Change should be expected at an institute dedicated to the contemporary. Five years after Gregor Muir was appointed executive director at London’s Institute of Contemporary Arts (ICA), he is moving on to become Director of Collection, International Art at Tate. A rotation of art world top-brass may have become de rigueur – even Tate directorships are becoming terms of office rather than lengthy habitations – but an organisation that prides itself on being programmed less than a year in advance seems to invite transitory directorship. In fact, the turnover is not especially egregious. The ICA has averaged a new director only every eight years (exclusive of the managing and financial directors of its post-2004 bifurcated management structure), notwithstanding the fact that its second and only female director, Dorothy Morland, remained in the post for 18 years. More remarkable than number is the variety of directorial persuasions, including an artist, a playwright, a psychologist and a magazine editor. Reflective of a desire to be a weather vane for the subtlest of movements in the cultural breeze, the ICA’s departmental structure has also frequently shifted, with programmatic divisions – including ‘recordings’, ‘live art’, ‘talks’, ‘media art’ – regularly dissolved and reconstituted. Seventy years old next year, this child of Auden’s Age of Anxiety remains indefatigably restless.

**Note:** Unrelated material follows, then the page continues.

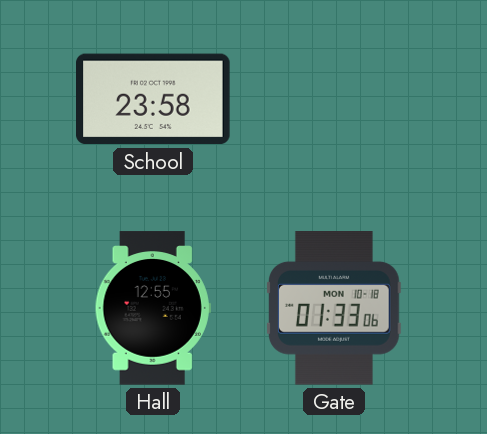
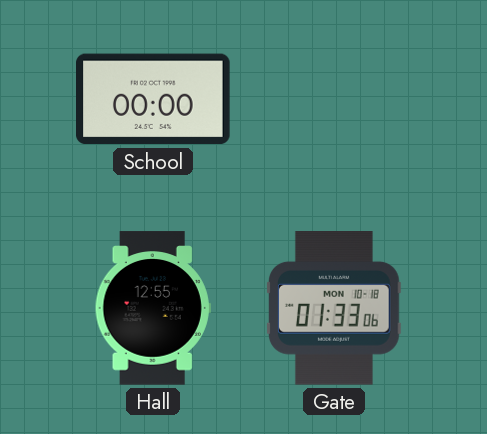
School: 23:58 -> 00:00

As current managing director, Karen Turner, is about to be joined by new executive director, Stefan Kalmár, and with a capital development project in the offing, it is tempting to speculate as to how this restlessness will be manifested. Which programmatic distinctions will be kept, abandoned or reformed? A number of recent archival explorations of its past exhibitions in the ICA’s Fox Reading Room and plans to follow the Whitechapel and Tate Britain in putting its archive at the centre of its redeveloped site suggest that the Institute is in a reflective mood. How will this burden of history sit within an institution of the now? How will the new director reflect on the organisation’s past successes and failures?

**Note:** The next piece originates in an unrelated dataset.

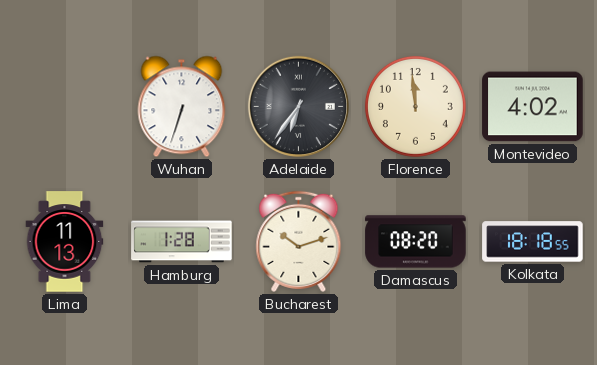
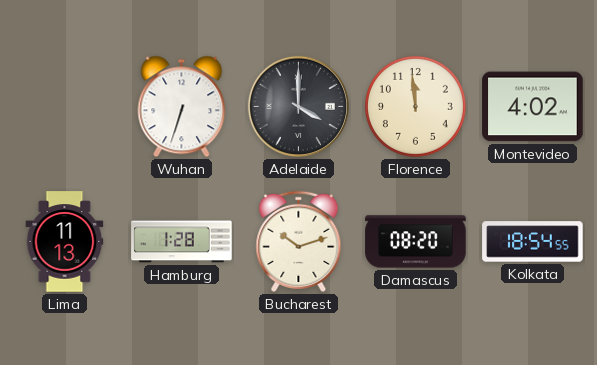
Adelaide: 6:36 -> 4:00
Kolkata: 18:18 -> 18:54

It should not be to its past that the ICA is beholden, rather the needs of the present and future. This is not to say that the archive is unimportant, but that it should be used to create a counterpoint in the present, rather than to establish a lineage or a foundation myth with which to beat incoming directors or to supply the demands of an anniversary-driven culture industry. The archive animated in the present does not need to be a canonical formation used to measure success, but can provide fragments of unfulfilled histories, utopian gestures, or unresolved questions that may help us understand the potential and limits of our contemporaneity. This means returning to mission statements and foundational documents not to recover or return to an original purpose, but to unearth the historic conditions and equivocations that are inherent within such documents. Furthermore, it is not the ICA alone that needs an archival counterpoint to understand the parameters of its current position, but all institutions that claim a vital and ongoing relationship with the present.

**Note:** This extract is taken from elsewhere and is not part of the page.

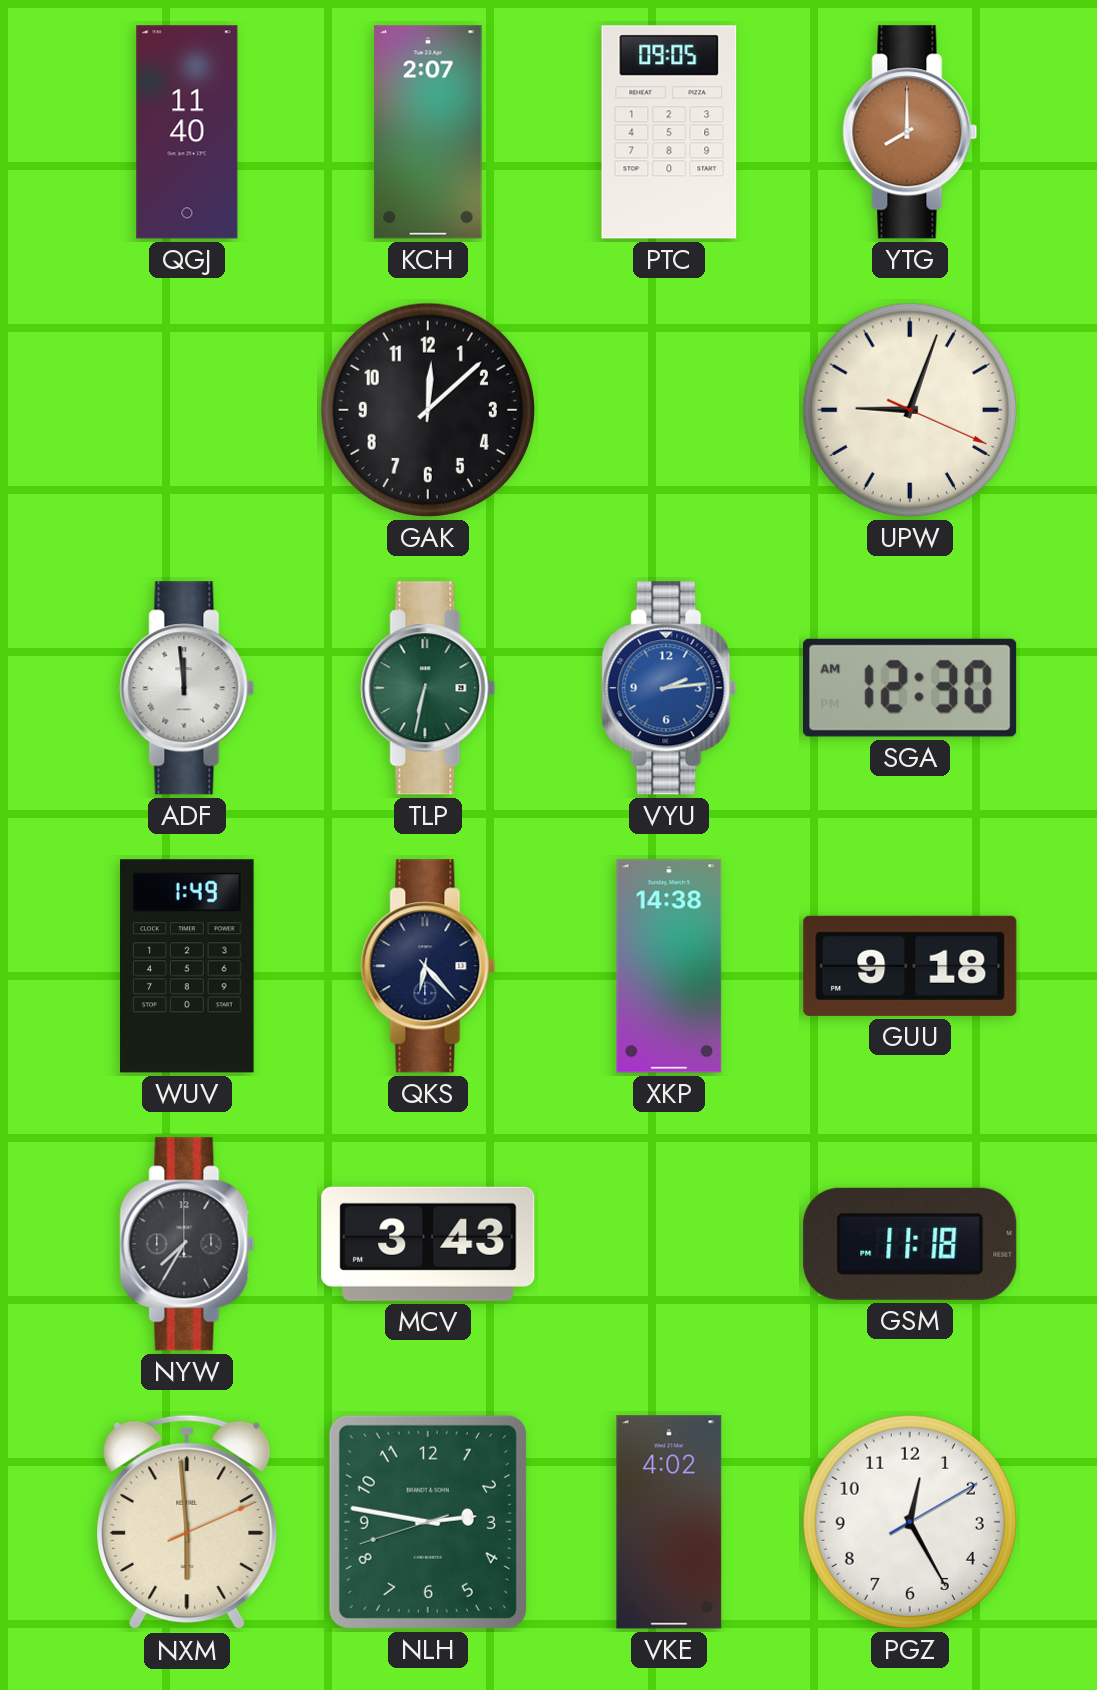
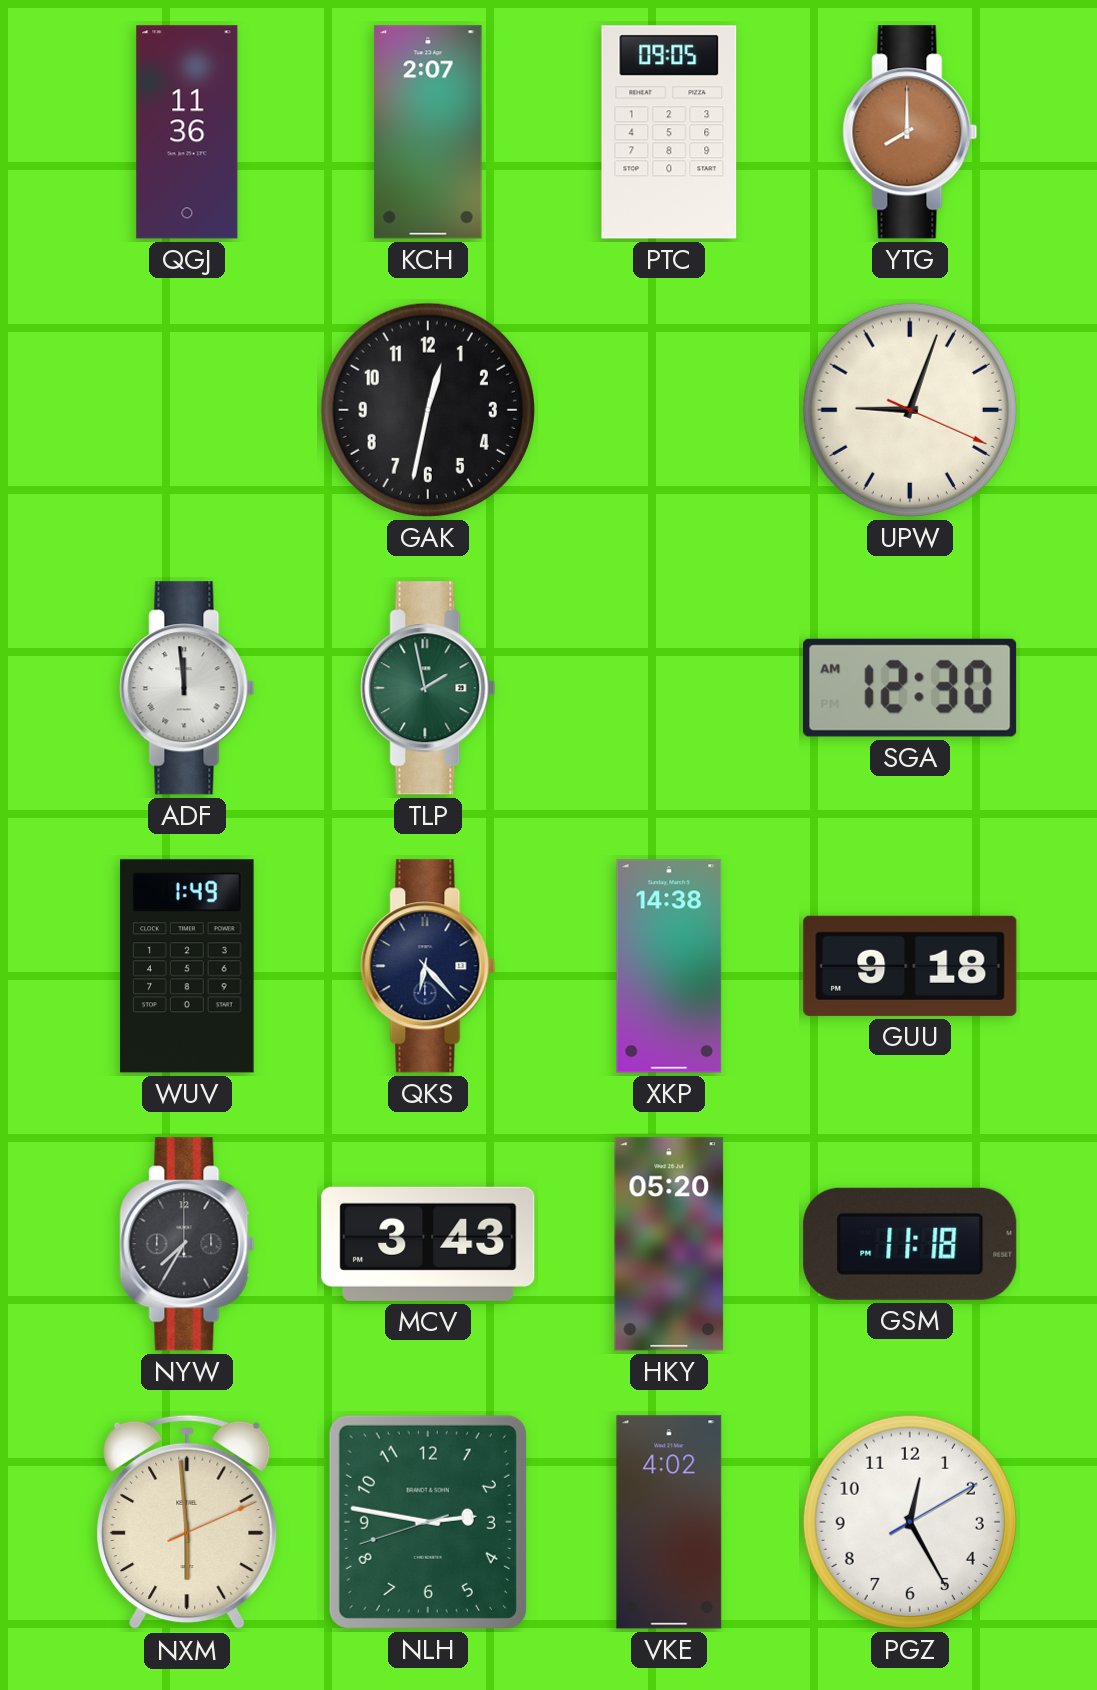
QGJ: 11:40 -> 11:36
GAK: 12:08 -> 12:32
TLP: 6:32 -> 1:58
VYU: 2:14 -> none
HKY: none -> 05:20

London’s may have been the first ICA, but even in its moment of formation it considered itself late to the party – playing catch-up with the European pre-war avant-garde and American practices of cultural organisation and patronage. After the Second World War, as chilly new frontlines were being drawn, many of which were cultural, arts organisations were forming their allegiances and declaring their allies. In 1950 the ICA published in their monthly bulletin a manifesto signed by New York’s Whitney Museum of American Art, the Museum of Modern Art (MoMA), and the ICA. However, the final signatory was not London’s ICA, but Boston’s; the document was a pact between the three American institutions to defend a freedom of expression aligned with a liberal project of artistic progress. Despite the ICA Boston signing-up to the pledge to help ‘humanity to come to terms with the modern world’, it was appropriate that the London venue circulated the memo, led, as it was, by the internationalist purview of its chairman, Herbert Read, and first director, Roland Penrose.
In fact, confusing the two ICAs would be a mistake; the reasons for adopting ‘contemporary’ within their titles, just one year apart, were very different. Boston’s ICA, founded in 1936 as a branch of the MoMA, had made its titular change to declare its independence from MoMA’s particular project. According to art historian Serge Guilbaut, this name change, accompanied by a public statement titled ‘“Modern Art” and the American Public’, sent shock waves through the American art establishment and was viewed by many as ‘a step away from internationalism and one towards isolationism’. Two years after the name change, the 1950 manifesto was an attempt to heal the rifts of the progressive liberal art establishment on MoMA’s terms.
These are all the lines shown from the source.